● EXERCISE GOAL: Reproduce word for word the line holding "Top 10 Crypto" and all lines after it in the data, through the end, leaving out pictures.

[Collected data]
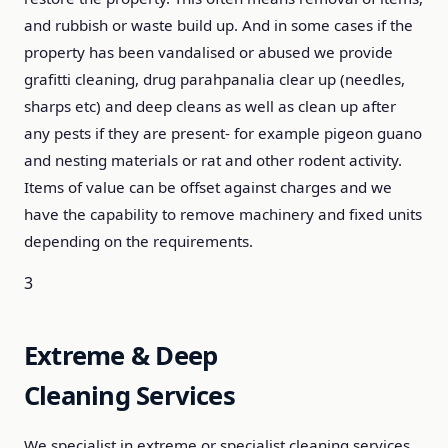
and rubbish or waste build up. And in some cases if the
property has been vandalised or abused we provide
grafitti cleaning, drug parahpanalia clear up (needles,
sharps etc) and deep cleans as well as clean up after
any pests if they are present- for example pigeon guano
and nesting materials or rat and other rodent activity.
Items of value can be offset against charges and we
have the capability to remove machinery and fixed units
depending on the requirements.
3
Extreme & Deep
Cleaning Services
We specialist in extreme or specialist cleaning services,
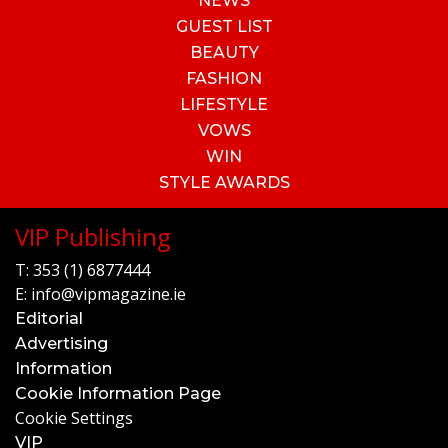
NEWS
GUEST LIST
BEAUTY
FASHION
LIFESTYLE
VOWS
WIN
STYLE AWARDS
VIP Publishing
T:
353 (1) 6877444
E:
info@vipmagazine.ie
Editorial
Advertising
Information
Cookie Information Page
Cookie Settings
VIP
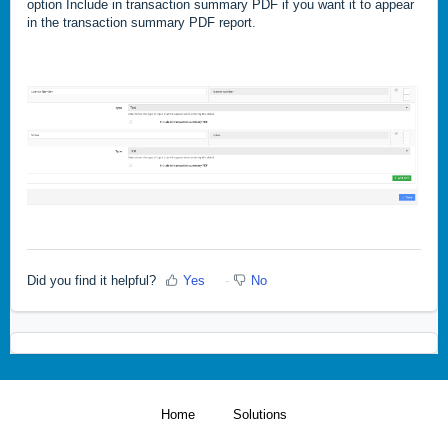
option Include in transaction summary PDF if you want it to appear
in the transaction summary PDF report.
Did you find it helpful?
Yes
No
Home
Solutions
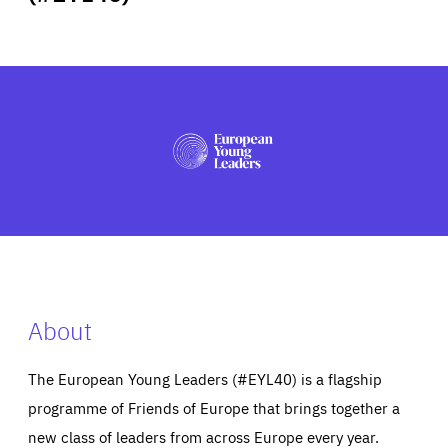
ABOUT US
PRESS
About
The European Young Leaders (#EYL40) is a flagship
programme of Friends of Europe that brings together a
new class of leaders from across Europe every year.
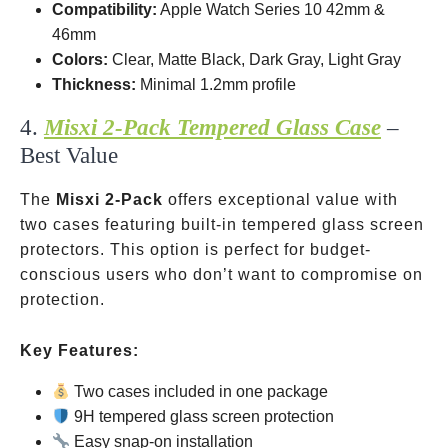
Compatibility:
Apple Watch Series 10
42mm &
46mm
Colors:
Clear, Matte Black, Dark Gray, Light Gray
Thickness:
Minimal 1.2mm profile
4.
Misxi 2-Pack Tempered Glass Case
–
Best Value
The
Misxi 2-Pack
offers exceptional value with
two cases featuring built-in tempered glass screen
protectors. This option is perfect for budget-
conscious users who don’t want to compromise on
protection.
Key Features:
Two cases included in one package
9H tempered glass screen protection
Easy snap-on installation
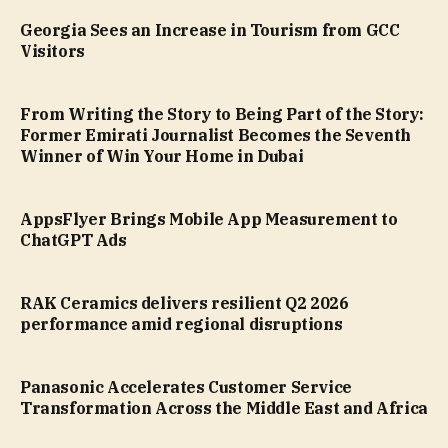
Georgia Sees an Increase in Tourism from GCC
Visitors
From Writing the Story to Being Part of the Story:
Former Emirati Journalist Becomes the Seventh
Winner of Win Your Home in Dubai
AppsFlyer Brings Mobile App Measurement to
ChatGPT Ads
RAK Ceramics delivers resilient Q2 2026
performance amid regional disruptions
Panasonic Accelerates Customer Service
Transformation Across the Middle East and Africa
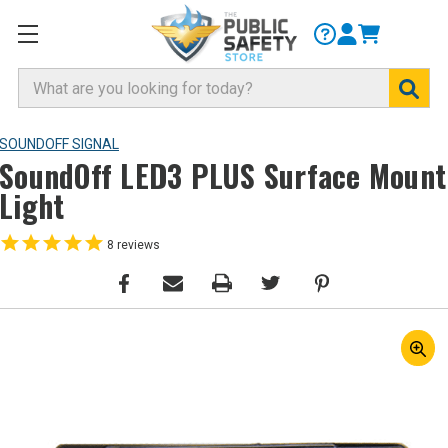
Search
SOUNDOFF SIGNAL
SoundOff LED3 PLUS Surface Mount
Light
8
reviews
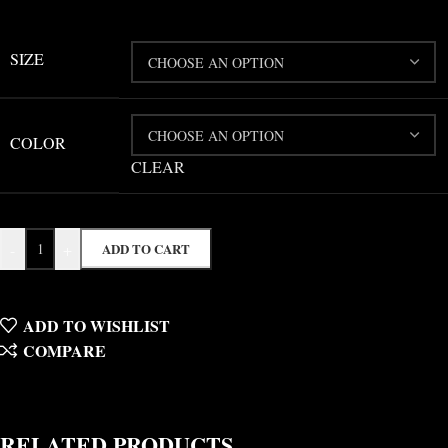
SIZE
COLOR
CLEAR
-
+
ADD TO CART
ADD TO WISHLIST
COMPARE
RELATED PRODUCTS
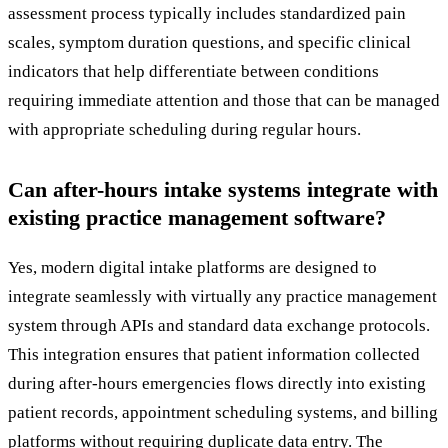
assessment process typically includes standardized pain
scales, symptom duration questions, and specific clinical
indicators that help differentiate between conditions
requiring immediate attention and those that can be managed
with appropriate scheduling during regular hours.
Can after-hours intake systems integrate with
existing practice management software?
Yes, modern digital intake platforms are designed to
integrate seamlessly with virtually any practice management
system through APIs and standard data exchange protocols.
This integration ensures that patient information collected
during after-hours emergencies flows directly into existing
patient records, appointment scheduling systems, and billing
platforms without requiring duplicate data entry. The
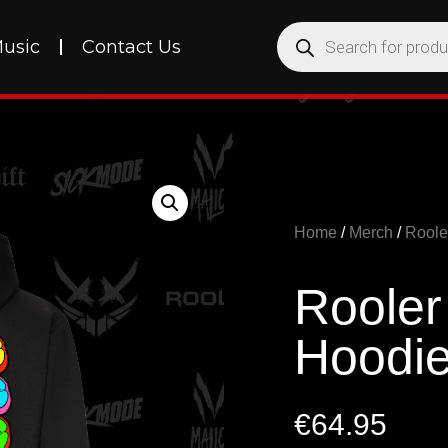
usic
Contact Us
Home
/
Merch
/
Roole
Rooler
Hoodi
€
64.95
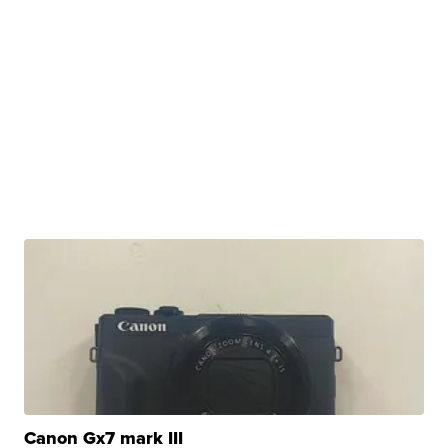
Canon Gx7 mark III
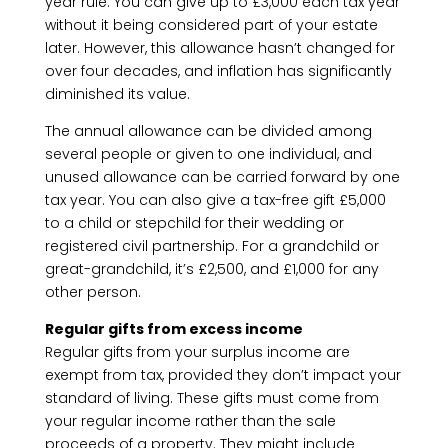
year rule. You can give up to £3,000 each tax year
without it being considered part of your estate
later. However, this allowance hasn’t changed for
over four decades, and inflation has significantly
diminished its value.
The annual allowance can be divided among
several people or given to one individual, and
unused allowance can be carried forward by one
tax year. You can also give a tax-free gift £5,000
to a child or stepchild for their wedding or
registered civil partnership. For a grandchild or
great-grandchild, it’s £2,500, and £1,000 for any
other person.
Regular gifts from excess income
Regular gifts from your surplus income are
exempt from tax, provided they don’t impact your
standard of living. These gifts must come from
your regular income rather than the sale
proceeds of a property. They might include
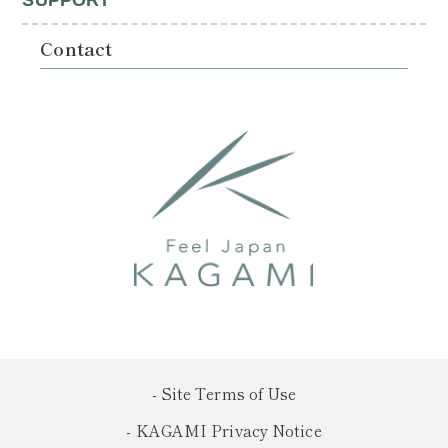
SUPPORT
Contact
- Site Terms of Use
- KAGAMI Privacy Notice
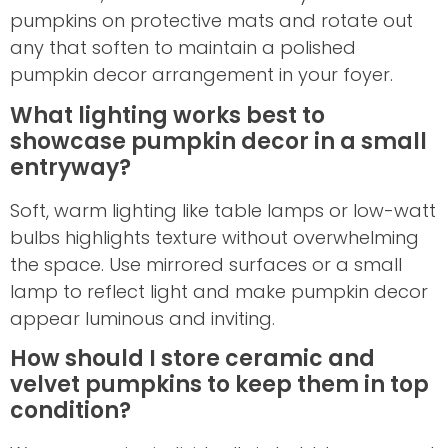
pumpkins on protective mats and rotate out
any that soften to maintain a polished
pumpkin decor arrangement in your foyer.
What lighting works best to
showcase pumpkin decor in a small
entryway?
Soft, warm lighting like table lamps or low-watt
bulbs highlights texture without overwhelming
the space. Use mirrored surfaces or a small
lamp to reflect light and make pumpkin decor
appear luminous and inviting.
How should I store ceramic and
velvet pumpkins to keep them in top
condition?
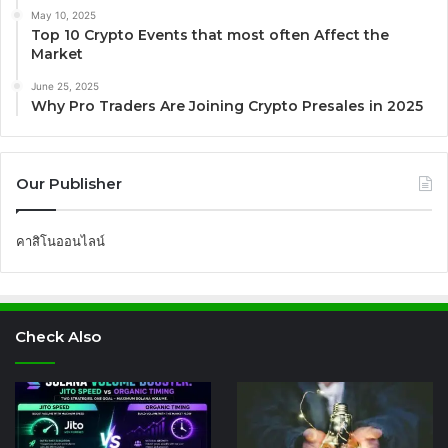
May 10, 2025
Top 10 Crypto Events that most often Affect the
Market
June 25, 2025
Why Pro Traders Are Joining Crypto Presales in 2025
Our Publisher
คาสิโนออนไลน์
Check Also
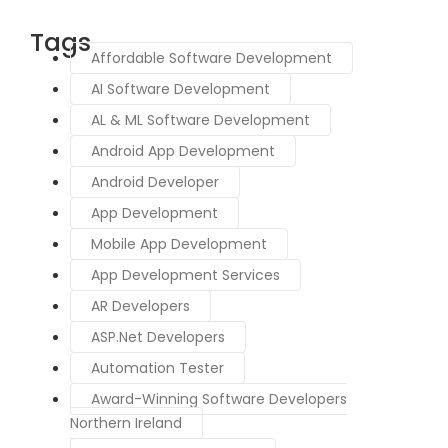
Tags
Affordable Software Development
AI Software Development
AL & ML Software Development
Android App Development
Android Developer
App Development
Mobile App Development
App Development Services
AR Developers
ASP.Net Developers
Automation Tester
Award-Winning Software Developers
Northern Ireland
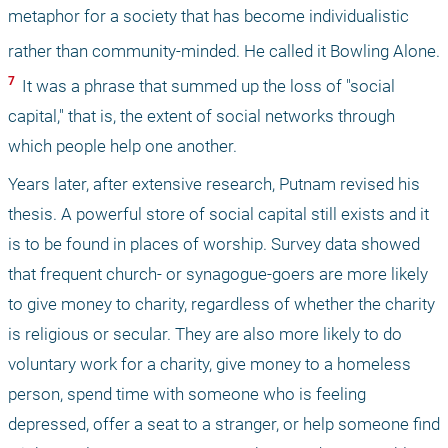
metaphor for a society that has become individualistic 
rather than community-minded. He called it Bowling Alone.
7 
 It was a phrase that summed up the loss of "social 
capital," that is, the extent of social networks through 
which people help one another.
Years later, after extensive research, Putnam revised his 
thesis. A powerful store of social capital still exists and it 
is to be found in places of worship. Survey data showed 
that frequent church- or synagogue-goers are more likely 
to give money to charity, regardless of whether the charity 
is religious or secular. They are also more likely to do 
voluntary work for a charity, give money to a homeless 
person, spend time with someone who is feeling 
depressed, offer a seat to a stranger, or help someone find 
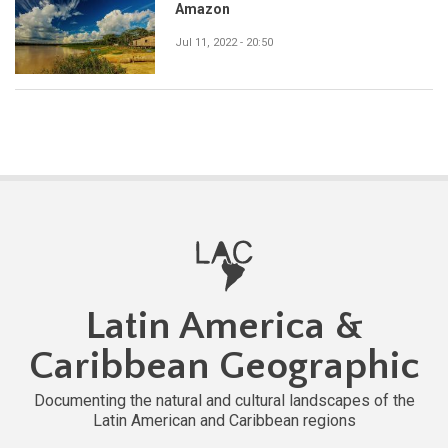
Amazon
Jul 11, 2022 - 20:50
Latin America &
Caribbean Geographic
Documenting the natural and cultural landscapes of the
Latin American and Caribbean regions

● RESULT FOR THIS TASK:
Top 10 Crypto Events that most often Affect the
Market
June 25, 2025
Why Pro Traders Are Joining Crypto Presales in 2025
Our Publisher
คาสิโนออนไลน์
Check Also
Tags
Affordable Software Development
AI Software Development
AL & ML Software Development
Android App Development
Android Developer
App Development
Mobile App Development
App Development Services
AR Developers
ASP.Net Developers
Automation Tester
Award-Winning Software Developers
Northern Ireland
metaphor for a society that has become individualistic 
rather than community-minded. He called it Bowling Alone.
7 
 It was a phrase that summed up the loss of "social 
capital," that is, the extent of social networks through 
which people help one another.
Years later, after extensive research, Putnam revised his 
thesis. A powerful store of social capital still exists and it 
is to be found in places of worship. Survey data showed 
that frequent church- or synagogue-goers are more likely 
to give money to charity, regardless of whether the charity 
is religious or secular. They are also more likely to do 
voluntary work for a charity, give money to a homeless 
person, spend time with someone who is feeling 
depressed, offer a seat to a stranger, or help someone find 
Amazon
Jul 11, 2022 - 20:50
Latin America &
Caribbean Geographic
Documenting the natural and cultural landscapes of the
Latin American and Caribbean regions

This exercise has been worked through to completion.